Every line of the records below from the line with "alla fine degli anni Trenta." up to and including the line with "Remek hang- és hőszigetelés" must be reproduced exactly, and no line outside that range.

--

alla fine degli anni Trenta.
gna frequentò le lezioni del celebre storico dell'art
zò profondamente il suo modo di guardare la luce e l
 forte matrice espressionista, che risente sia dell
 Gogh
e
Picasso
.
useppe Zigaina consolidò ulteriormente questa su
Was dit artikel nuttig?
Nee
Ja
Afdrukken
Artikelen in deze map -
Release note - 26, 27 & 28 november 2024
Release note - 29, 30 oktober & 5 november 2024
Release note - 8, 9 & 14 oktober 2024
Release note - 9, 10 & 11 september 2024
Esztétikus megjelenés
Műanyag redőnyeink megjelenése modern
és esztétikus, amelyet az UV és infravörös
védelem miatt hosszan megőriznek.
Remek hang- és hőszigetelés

--

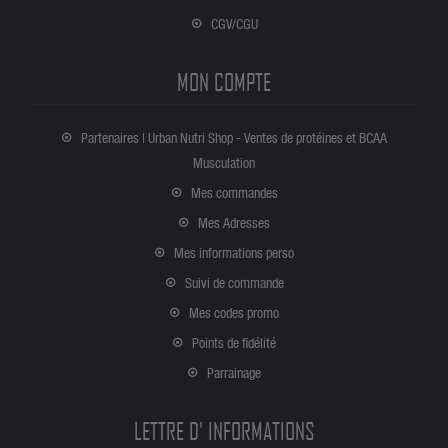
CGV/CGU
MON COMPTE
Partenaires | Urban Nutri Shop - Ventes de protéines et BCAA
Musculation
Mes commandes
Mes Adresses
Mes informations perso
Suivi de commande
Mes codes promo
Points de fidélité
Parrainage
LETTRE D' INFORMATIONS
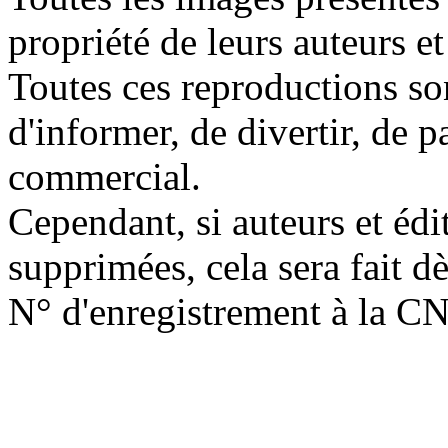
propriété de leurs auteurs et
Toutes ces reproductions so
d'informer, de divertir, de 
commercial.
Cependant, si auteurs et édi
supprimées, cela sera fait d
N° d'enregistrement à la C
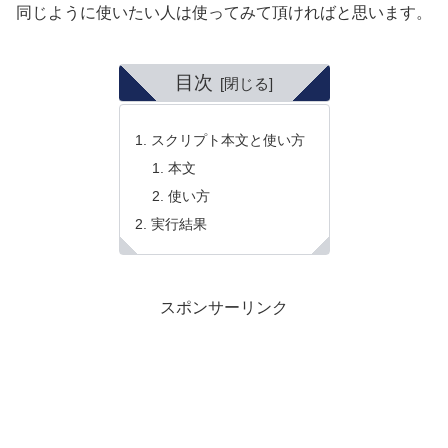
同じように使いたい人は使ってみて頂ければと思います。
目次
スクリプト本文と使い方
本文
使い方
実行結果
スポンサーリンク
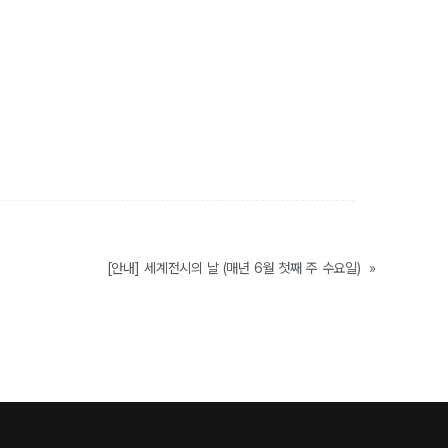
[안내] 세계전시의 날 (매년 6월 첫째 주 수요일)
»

--

▸ **WORKED SOLUTION**:
alla fine degli anni Trenta.
gna frequentò le lezioni del celebre storico dell'art
zò profondamente il suo modo di guardare la luce e l
 forte matrice espressionista, che risente sia dell
 Gogh
e
Picasso
.
useppe Zigaina consolidò ulteriormente questa su
Was dit artikel nuttig?
Nee
Ja
Afdrukken
Artikelen in deze map -
Release note - 26, 27 & 28 november 2024
Release note - 29, 30 oktober & 5 november 2024
Release note - 8, 9 & 14 oktober 2024
Release note - 9, 10 & 11 september 2024
Esztétikus megjelenés
Műanyag redőnyeink megjelenése modern
és esztétikus, amelyet az UV és infravörös
védelem miatt hosszan megőriznek.
Remek hang- és hőszigetelés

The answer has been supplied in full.